Once you find a line containing the word "Fredericia" in the entries below, copy it.

*** Opening Exercise data ***

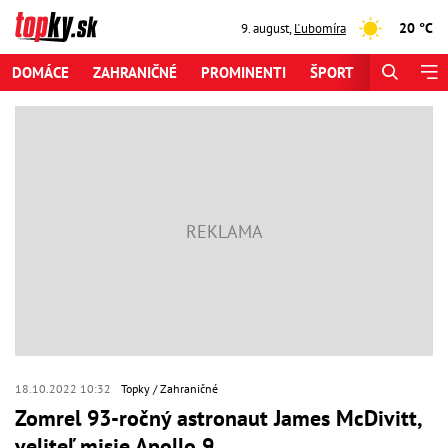
20 °C
9. august
,
Ľubomíra
DOMÁCE
ZAHRANIČNÉ
PROMINENTI
ŠPORT
ZAUJÍMAV
18.10.2022 10:32
Topky
Zahraničné
Zomrel 93-ročný astronaut James McDivitt,
veliteľ misie Apollo 9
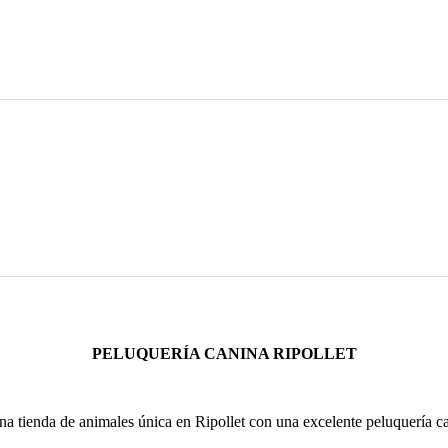
PELUQUERÍA CANINA RIPOLLET
a tienda de animales única en Ripollet con una excelente peluquería can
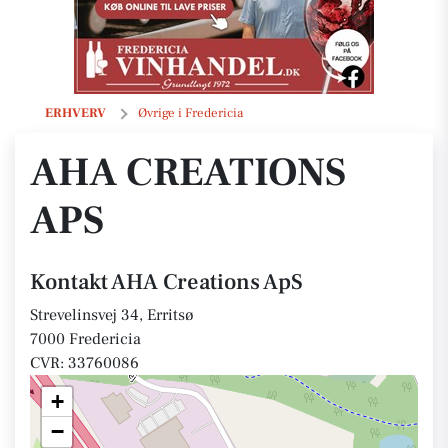
AHA Creations ApS
ERHVERV
Øvrige i Fredericia
AHA CREATIONS
APS
Kontakt AHA Creations ApS
Strevelinsvej 34, Erritsø
7000 Fredericia
CVR: 33760086
+
−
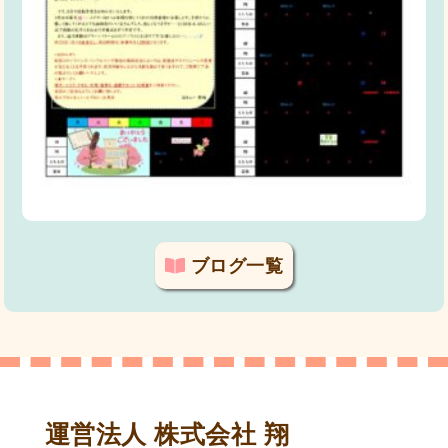
ブログ一覧
運営法人 株式会社 翔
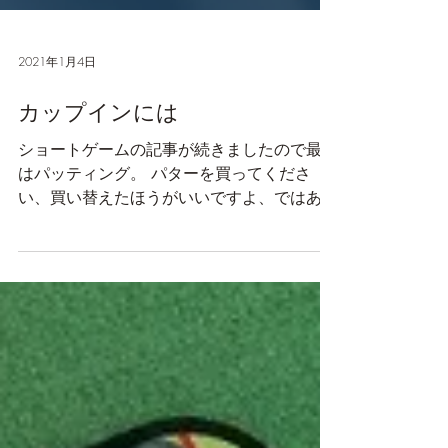
2021年1月4日
カップインには
ショートゲームの記事が続きましたので最後
はパッティング。 パターを買ってくださ
い、買い替えたほうがいいですよ、ではあり
ません。 まず、一般的に売られているパタ
ーは長さやライ角やロフト角が似たようなも
のが多いです。 ただ、プレーヤーは身長も
違えば、腕の長さ、脚の長さからの柔軟...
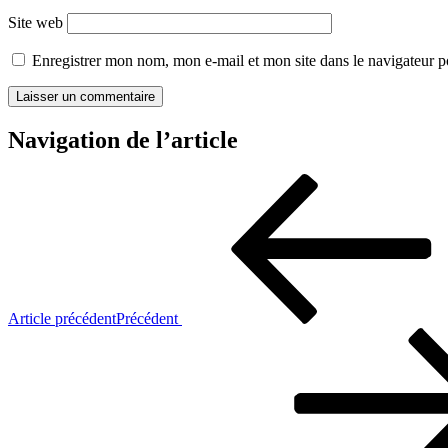
Site web
Enregistrer mon nom, mon e-mail et mon site dans le navigateur
Navigation de l’article
Article précédent
Précédent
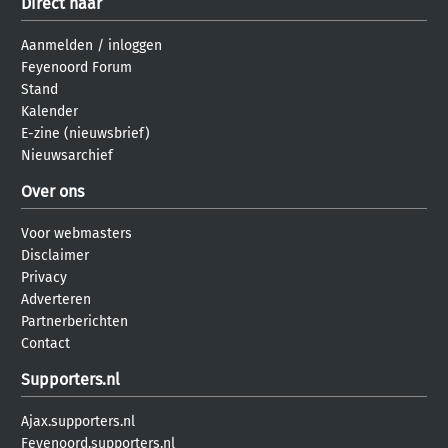
Direct naar
Aanmelden
/
inloggen
Feyenoord Forum
Stand
Kalender
E-zine (nieuwsbrief)
Nieuwsarchief
Over ons
Voor webmasters
Disclaimer
Privacy
Adverteren
Partnerberichten
Contact
Supporters.nl
Ajax.supporters.nl
Feyenoord.supporters.nl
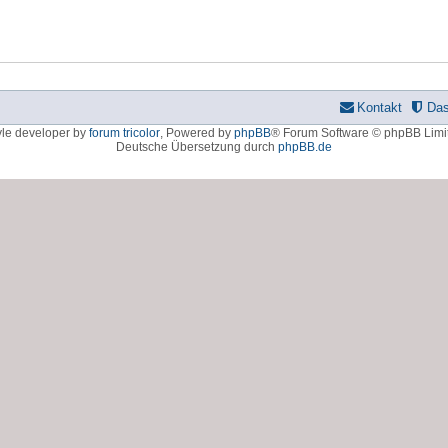
Kontakt
Da
yle developer by
forum tricolor
,
Powered by
phpBB
® Forum Software © phpBB Limi
Deutsche Übersetzung durch
phpBB.de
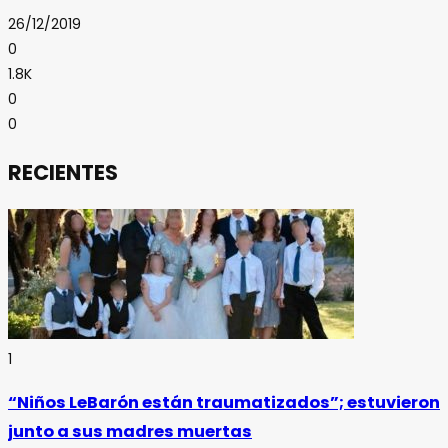
26/12/2019
0
1.8K
0
0
RECIENTES
1
“Niños LeBarón están traumatizados”; estuvieron
junto a sus madres muertas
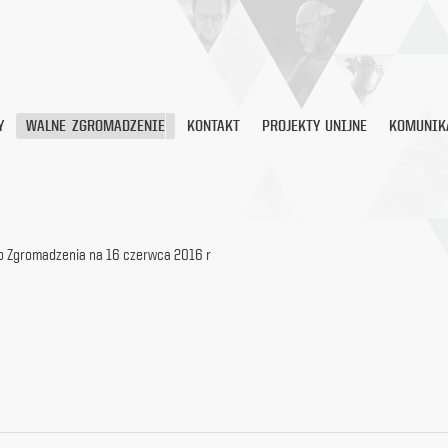
Y
WALNE ZGROMADZENIE
KONTAKT
PROJEKTY UNIJNE
KOMUNIK
o Zgromadzenia na 16 czerwca 2016 r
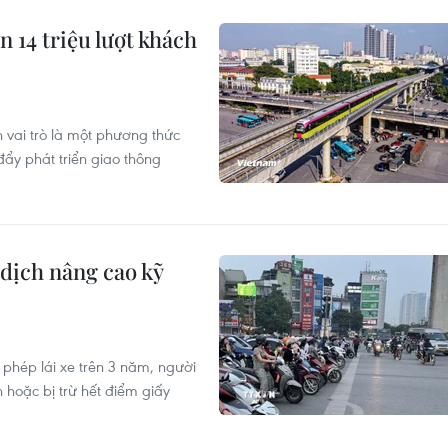
 14 triệu lượt khách
vai trò là một phương thức
đẩy phát triển giao thông
 dịch nâng cao kỹ
 phép lái xe trên 3 năm, người
 hoặc bị trừ hết điểm giấy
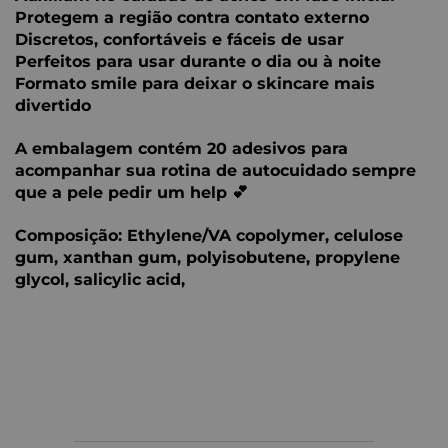
Protegem a região contra contato externo
Discretos, confortáveis e fáceis de usar
Perfeitos para usar durante o dia ou à noite
Formato smile para deixar o skincare mais
divertido
A embalagem contém 20 adesivos para
acompanhar sua rotina de autocuidado sempre
que a pele pedir um help 💕
Composição:
Ethylene/VA copolymer, celulose
gum, xanthan gum, polyisobutene, propylene
glycol, salicylic acid,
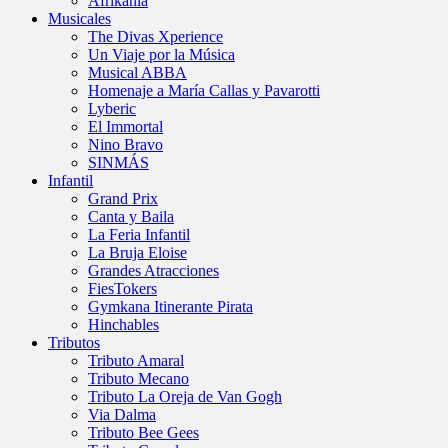
Afrikania
Musicales
The Divas Xperience
Un Viaje por la Música
Musical ABBA
Homenaje a María Callas y Pavarotti
Lyberic
El Immortal
Nino Bravo
SINMÁS
Infantil
Grand Prix
Canta y Baila
La Feria Infantil
La Bruja Eloise
Grandes Atracciones
FiesTokers
Gymkana Itinerante Pirata
Hinchables
Tributos
Tributo Amaral
Tributo Mecano
Tributo La Oreja de Van Gogh
Via Dalma
Tributo Bee Gees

*** Closing Exercise data ***

▶ [Exercise solution]
Øvrige i Fredericia
7000 Fredericia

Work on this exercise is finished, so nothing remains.